* **Your assignment**: Work out how many lines below hold the string "Floorplanner" and state only that figure.

Stored items:
###
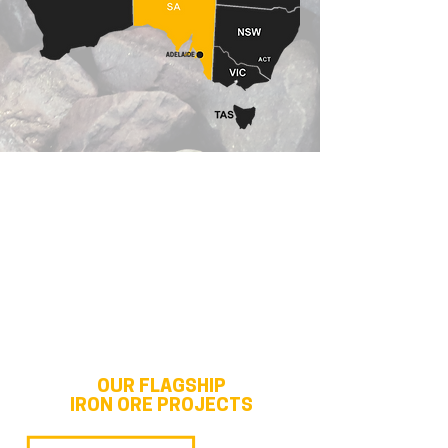
OUR FLAGSHIP
IRON ORE PROJECTS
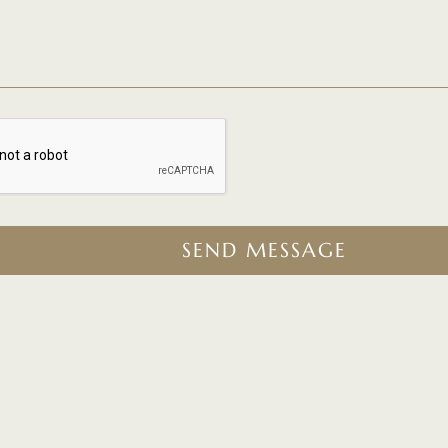
SEND MESSAGE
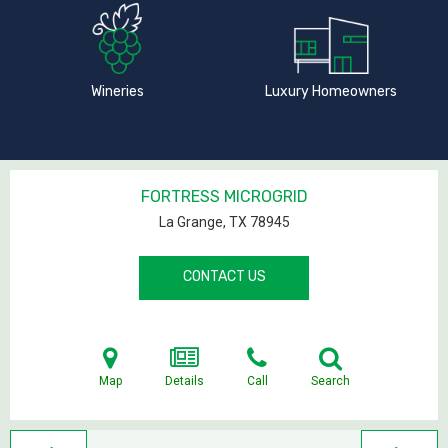
Wineries
Luxury Homeowners
FORTRESS MICROGRID
La Grange, TX
78945
CONTACT US
Map
Details
Call
Search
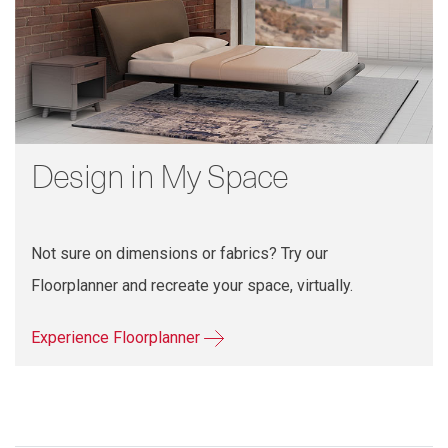
Design in My Space
Not sure on dimensions or fabrics? Try our
Floorplanner and recreate your space, virtually.
Experience Floorplanner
###
* **Reply**: 2